What's his argument?
In a nutshell, Taleb argues that humans are hard wired' to see the world through the lens of the Platonic fallacy.' We look for structure where there is none and comprehension where none is possible. Such people are condemed to live in the realm of Mediocristan'. There, their understanding will be conditioned by "Platonified economists with their phoney bell-curve-based equations". More, they will constantly fool themselves with the "narrative fallacy" the human drive to impose a post hoc explanation on even the most shocking events. By contrast, you can choose to live in Extremistan'. There, you will understand that "societies do not crawl, they make jumps. They go from fracture to fracture." Do not be misled by the bell-curve' thinking of so-called experts, says Taleb. It limits expectations. Instead, embrace the fractal geometry of Benoit Mandelbrot where tiny events can have gigantic effects. Think big, take risks, and expect the unexpected.

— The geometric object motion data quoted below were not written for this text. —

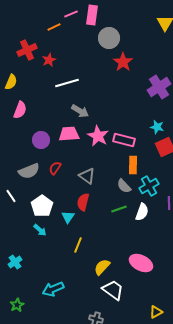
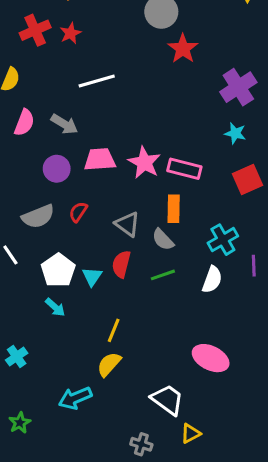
red star: (49, 60) -> (71, 33), moved
gray arrow: (80, 111) -> (64, 124), moved
cyan star: (157, 127) -> (235, 133), moved
orange rectangle: (133, 165) -> (174, 209), moved
gray semicircle: (124, 186) -> (163, 240), moved
green line: (119, 209) -> (163, 275), moved
cyan triangle: (68, 217) -> (92, 276), moved
yellow semicircle: (102, 267) -> (109, 364), moved
yellow triangle: (156, 312) -> (191, 433), moved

Quite ambitious thinking then?
Taleb is nothing if not confident, and his book is certainly entertaining. But sometimes his iconoclasm tips over into something less attractive. The Black Swan has received warm reviews, but Taleb has been criticised in The New York Times for ridiculing his targets in personal terms while presenting himself as a renegade genius. He presents his ideas about unpredictability and luck as breakthrough concepts, while failing fully to acknowledge his many intellectual debts to the likes of Karl Popper (also George Soros's intellectual hero). And in extending his Black Swan theory to the whole of history, Taleb overgeneralises for example, he states, wrongly, that no social scientist predicted the collapse of the Soviet Union and may well be stretching his ideas past their breaking point.
What are we to make of this theory?
Taleb's contribution is valuable for two reasons. First when it comes to understanding the limits of financial modelling, and second in thinking about the macroeconomic environment. Taleb might be rudely dismissive of, say, Harry Markowitz, whose doctoral dissertation in the 1950s became the basis of portfolio theory and eventually won him the Nobel prize. But Taleb is certainly right to caution against the complacency that sophisticated risk-management systems induce. The data used in these are necessarily drawn from a period when the institution did not experience the problems the risk models anticipate (when the bank did not go bust for example). And what of the black swan event? It is not in the risk model but that doesn't mean it's not going to happen. The bank could still go under, just not for reasons anyone has thought of yet.
How can investors make use of all this?
Currently, there are clear global risk factors: rising interest rates, the renewed threat of inflation, the slowing US economy, geopolitical instability. And yet global stockmarkets glide serenely higher. Clearly, investors believe that markets will ride out any short-term problems and believe they have factored in all the risks. But Black Swan thinking tells us to expect the unexpected.
On Friday 16 October 1987, no one had an inkling that the Dow Jones would lose over 22% of its value the following Monday. According to analysis of the Dow Jones index's historic movements by Taleb's mathematical inspiration Benoit Mandelbrot, extreme price swings should be seen as the norm in financial markets rather than as aberations. The fact that investors can see only white swans does not mean that a black swan is not around the next bend in the river. "A sound trading strategy would build this cold, hard fact into its foundations."